H x R y SiO (4-xy) / 2 (9)
(In the formula, each R is independently a linear or branched alkyl group having 1 to 30 carbon atoms, a cycloalkyl group having 5 to 20 carbon atoms, or a linear or branched carbon group having 1 to 30 carbon atoms. A fluoroalkyl group, a linear or branched alkenyl group having 2 to 30 carbon atoms, a phenyl group, an alkoxy group having 1 to 20 carbon atoms, or a hydroxyl group, where x and y are 0 <x <4, 0 <Y <4 and (x + y) ≦ 4.)
該Si−H基含有ケイ素化合物(b1)が、式(10)で表されるモノSi−H基含有化合物、式(11)で表される両末端Si−H基含有化合物、式(12)で表されるHシリコーンよりなる群から選ばれる少なくとも1種の化合物であることを特徴とする請求項10に記載の機能性木材。
Figure 0004148835
(式中、R3 は各々独立に直鎖状または分岐状の炭素数が1〜30個のアルキル基、直鎖状または分岐状の炭素数2〜30個のアルケニル基、炭素数5〜20のシクロアルキル基、直鎖状または分岐状の炭素数1〜30個のフルオロアルキル基、フェニル基、又は式(13)で表されるシロキシ基を表す。

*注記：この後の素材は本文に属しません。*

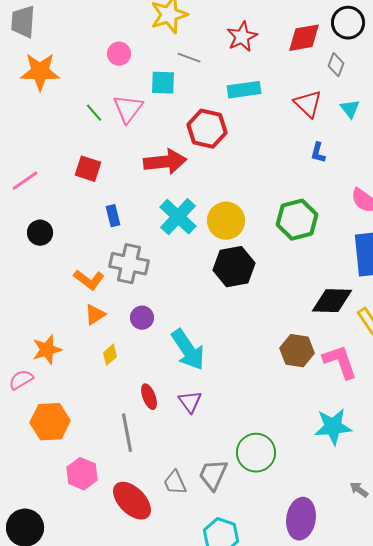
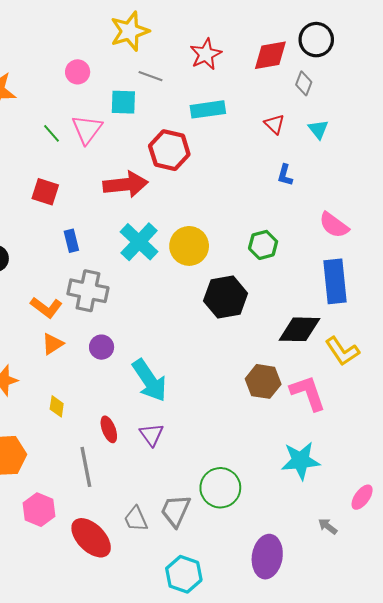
red triangle: (308, 104) -> (275, 124), size x0.7
green hexagon: (297, 220) -> (263, 245), size x0.7
black hexagon: (234, 267) -> (226, 297), moved
yellow diamond: (110, 355) -> (57, 406), moved, turned -40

−O−(R4 2SiO)m −SiR4 3・・・(13)
(式中、R4 はそれぞれ独立に直鎖状または分岐状の炭素数が1〜30個のアルキル基、炭素数5〜20のシクロアルキル基、直鎖状または分岐状の炭素数が1〜30個のフルオロアルキル基、直鎖状または分岐状の炭素数2〜30個のアルケニル基、又はフェニル基を表す。また、mは整数であり、0≦m≦1000である。)
H−(R3 2SiO)n −SiR3 2−H・・・(11)
(式中、R3 は式(10)で定義した通りである。nは整数であり、0≦n≦1000である。)
(R3 HSiO)a (R3 2SiO)b (R3 3SiO1/2 c ・・・(12)
(式中、R3 は式(10)で定義した通りであり、aは1以上の整数であり、bは0以上の整数であり、(a+b)≦10000であり、そしてcは0又は2である。但し、(a+b)が2以上の整数であり且つc=0の場合、式(12)の該Hシリコーンは環状シリコーンであり、c=2の場合、式(12)の該Hシリコーンは鎖状シリコーンである。)
The Si-H group-containing silicon compound (b1) is a mono-Si-H group-containing compound represented by the formula (10), a Si-H group-containing compound represented by the formula (11), a formula (12) The functional wood according to claim 10 , wherein the functional wood is at least one compound selected from the group consisting of H silicones represented by:
Figure 0004148835
(In the formula, each R 3 independently represents a linear or branched alkyl group having 1 to 30 carbon atoms, a linear or branched alkenyl group having 2 to 30 carbon atoms, or a carbon number of 5 to 20). A cycloalkyl group, a linear or branched fluoroalkyl group having 1 to 30 carbon atoms, a phenyl group, or a siloxy group represented by formula (13).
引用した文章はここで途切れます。